I have encountered an issue and honestly, it should not be the way it is.
Recently, I switched my projectiles collision to OnParticleCollision() scripts, instead of a manual sphere collider with OnTriggerEnter(). It was a good deal, because I would get to apply the effects I wanted and at the same time allow the collision visual to take place automatically, via the subemitters feature.
However, there were two issues - terrain collision could not be detected and the FPS would drop a lot when multiple instances of projectiles were present in the scene.

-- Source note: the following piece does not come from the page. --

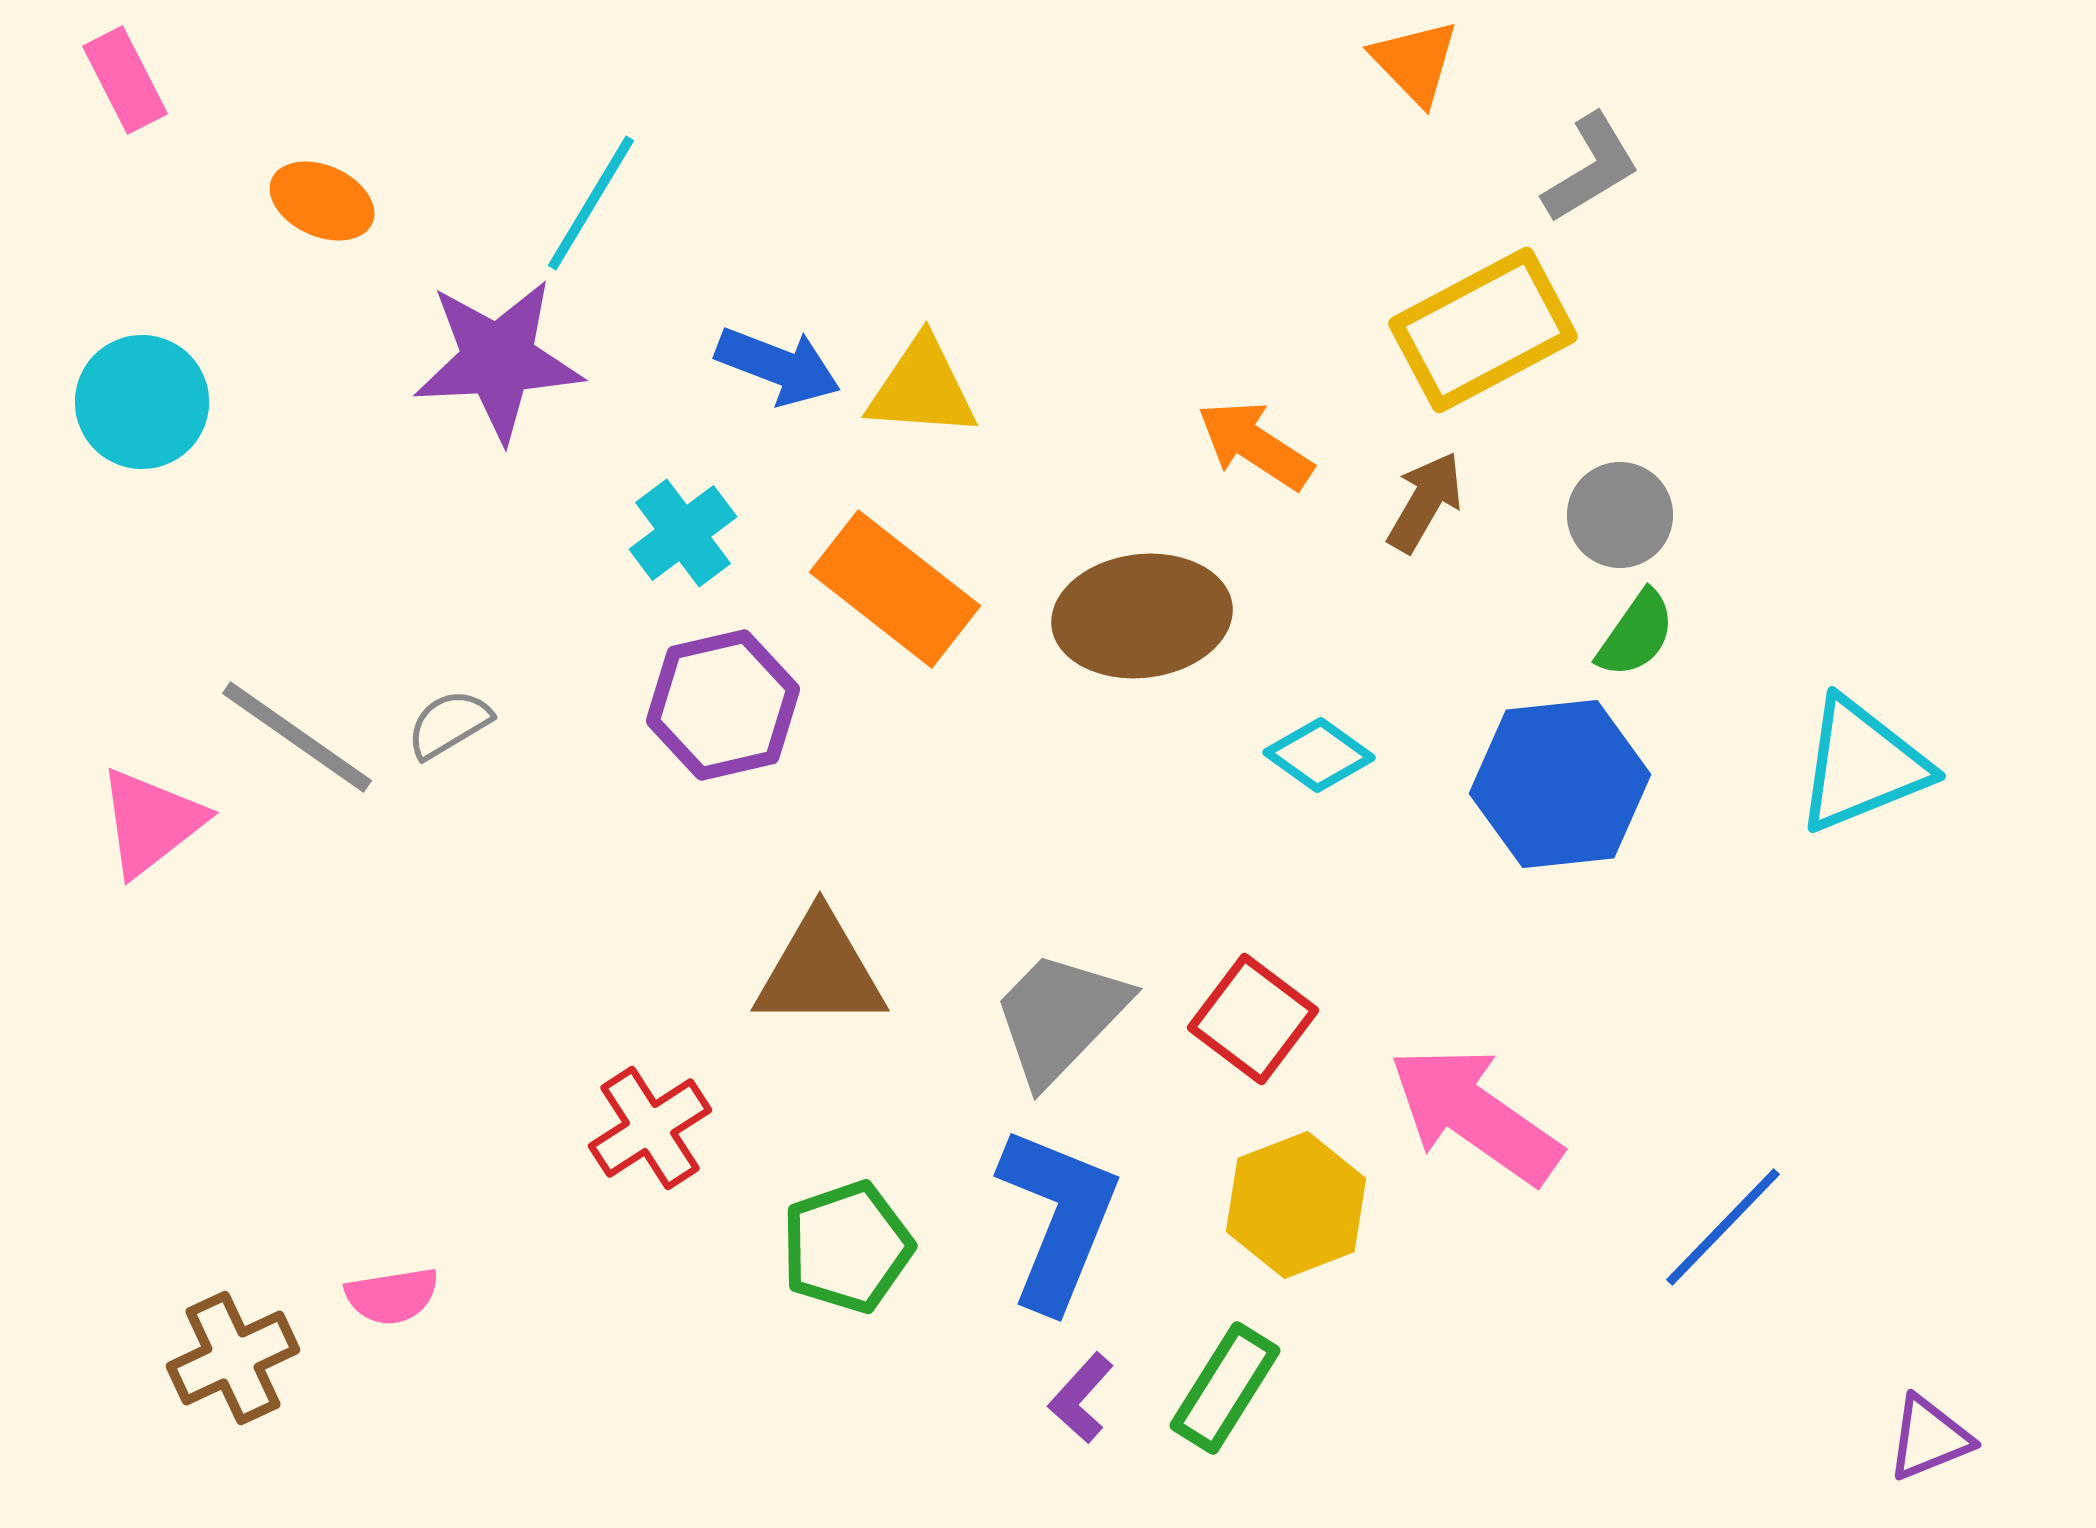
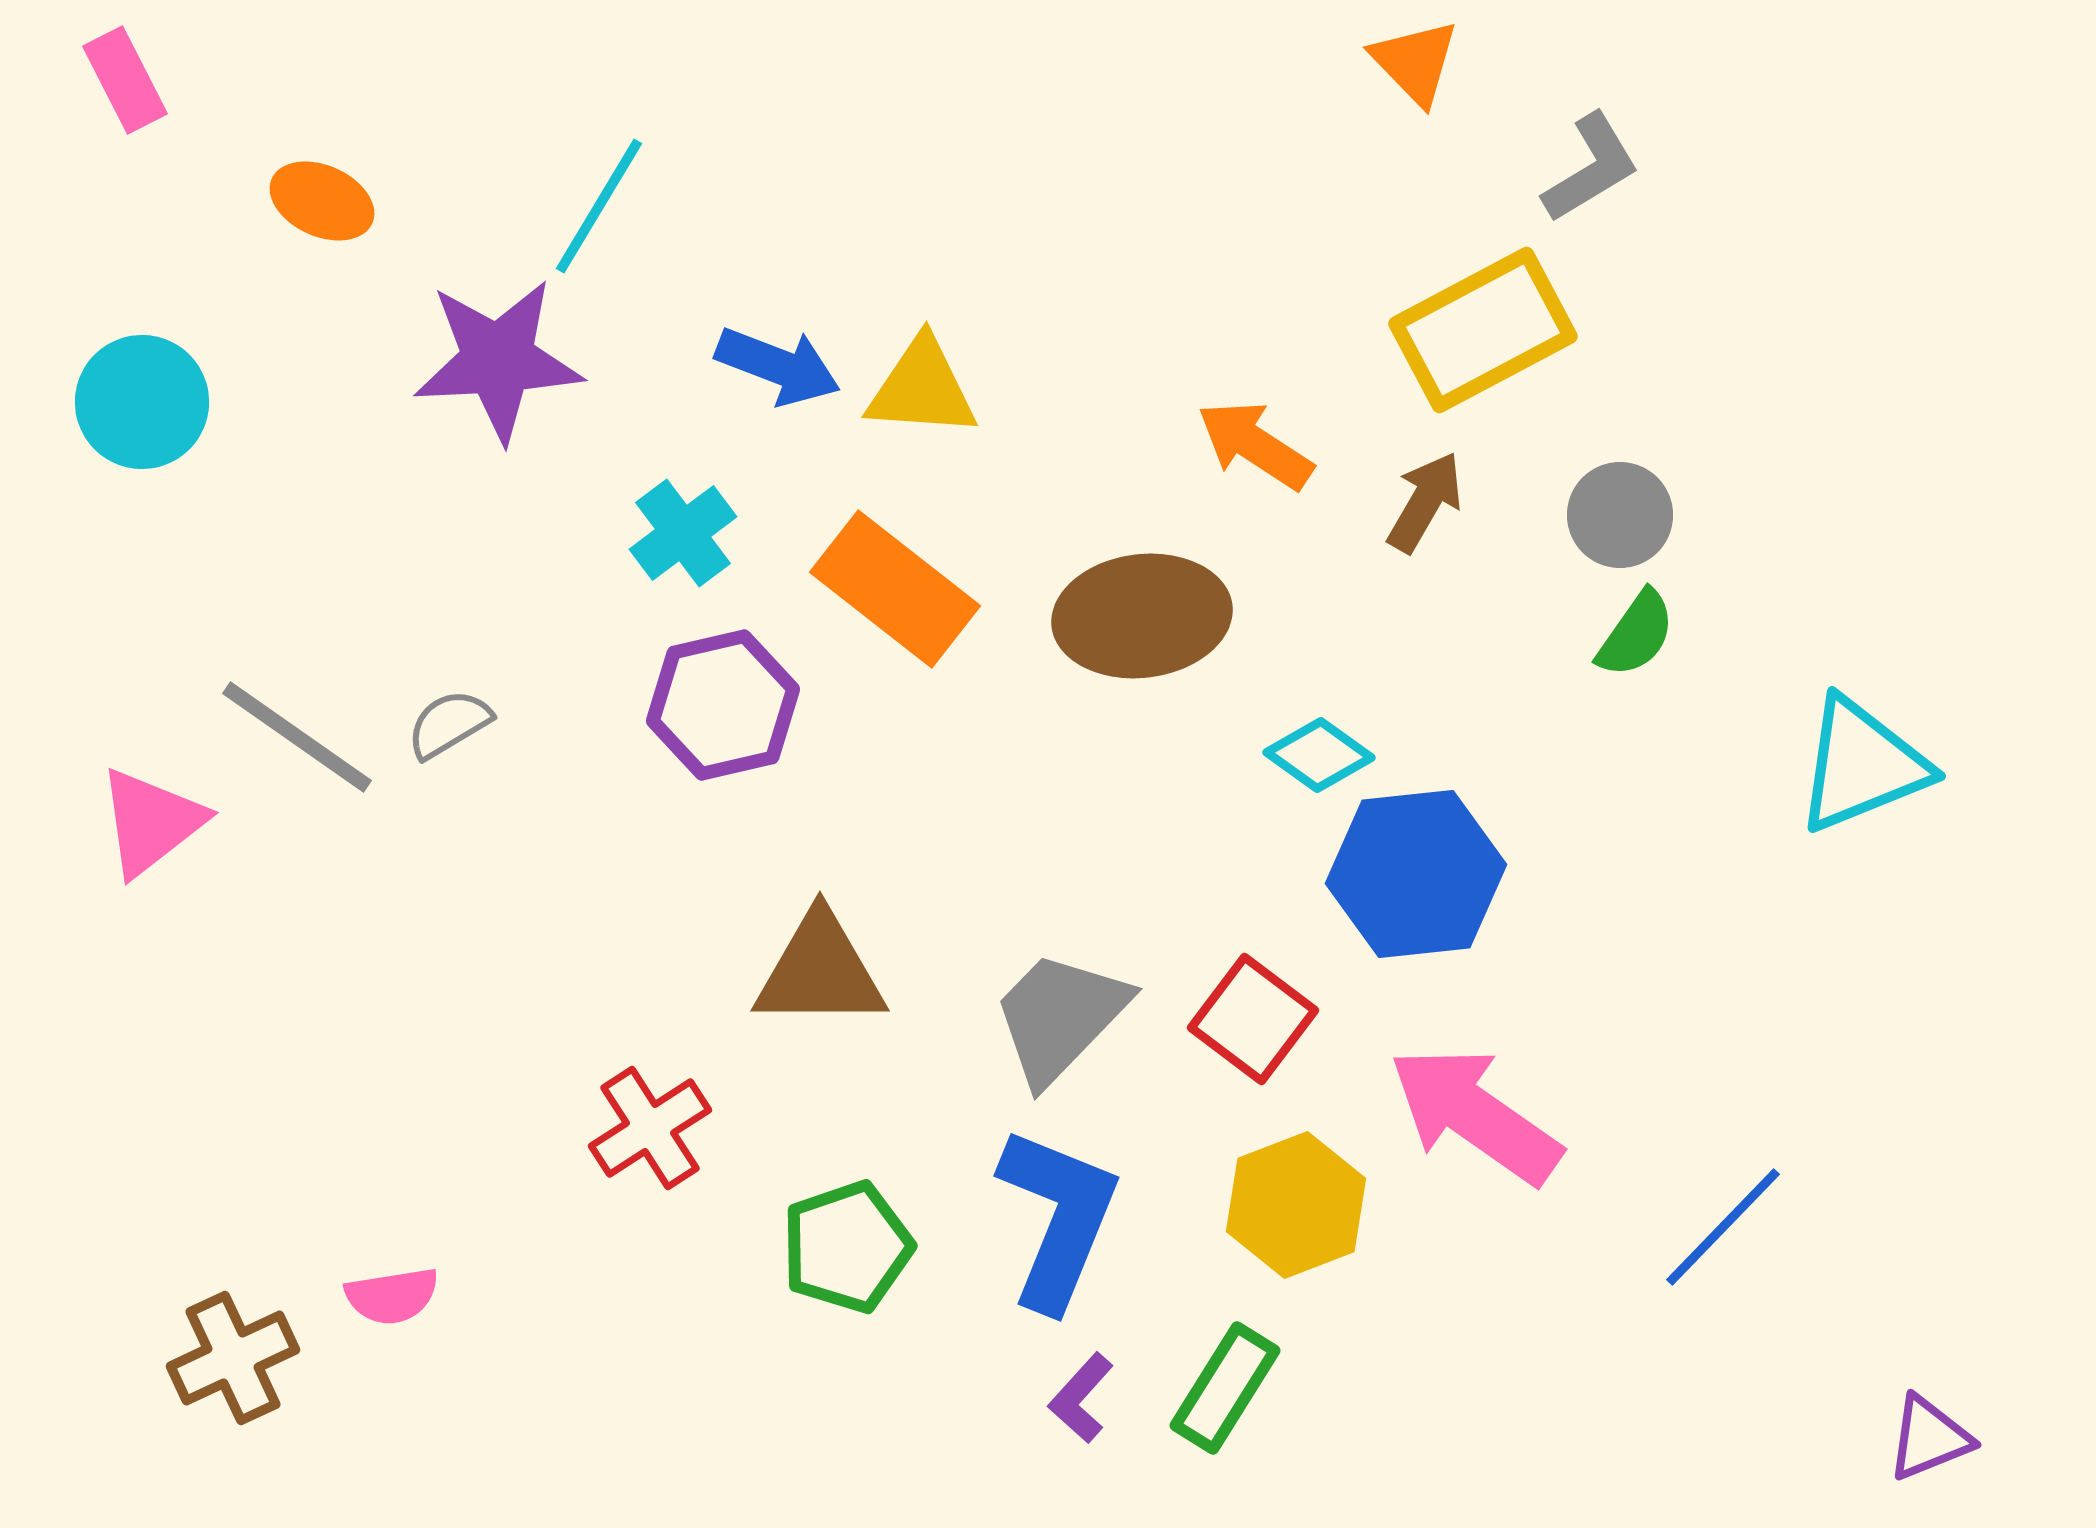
cyan line: moved 8 px right, 3 px down
blue hexagon: moved 144 px left, 90 px down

Thus, I switched back to the traditional sphere collider. I am now facing another issue, however. I am trying to make the Projectile script as modular and flexible as possible. Thus, instead of creating a separate gameObject for the collision visuals, I would still add it as a subemitter and, since I do no longer want the collision to occur, I would call it manually by GetComponent().subEmitters.collision0.Play(). Point is, forcefully playing it or emitting (.Emit()) does not work. It is as if it is being suppressed by the main emitter once the former becomes a subemitter. If it was not destined to be accessed in such a way, it should not have the Play() or any ParticleSystem-derived behaviour exposed when accessing it (collision0.methodName).
The reason I am still using the subEmitter field of Collision instead of Birth and Death is that those are automatically emitted on each of the events respectively. Collision, however, is internally controlled. Was I too naive to think that I could somehow “override” this internal emission control by playing the subEmitter manually?
I am considering submitting it as an issue to be fixed. What are your thoughts?